The Lexington Fire Department sent a water rescue team to Texas on Wednesday. Along with 18 firefighters, they are deploying two boats, an SUV, a passenger van, a pickup truck and a support trailer. They are staging at College Station, 95 miles from Houston, and expect to be there for nine days.

Two interagency fire crews, with 20 members each, from the Kentucky Division of Forestry, Division of Mine Permits and the U. S. Forest Service, left for Texas on Tuesday.

Although the crews are best known for their wildland fire suppression skills, they also have experience responding to all types of hazards and emergency scenarios, including the aftermath of hurricanes and severe storms.

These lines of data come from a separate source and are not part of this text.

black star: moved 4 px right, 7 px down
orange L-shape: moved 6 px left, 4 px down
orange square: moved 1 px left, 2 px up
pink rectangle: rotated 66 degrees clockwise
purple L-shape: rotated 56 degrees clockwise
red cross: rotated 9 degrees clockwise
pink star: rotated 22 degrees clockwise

The teams will primarily operate as chainsaw crews, clearing debris from streets and rights-of-ways. However, they also could assist at emergency supply distribution centers or perform other duties as needs arise.

“Clearing roads is an essential element in relief efforts,” said James Wright, Kentucky Division of Forestry director. “This allows power companies access to their lines and expedites the delivery of critically needed materials and supplies.”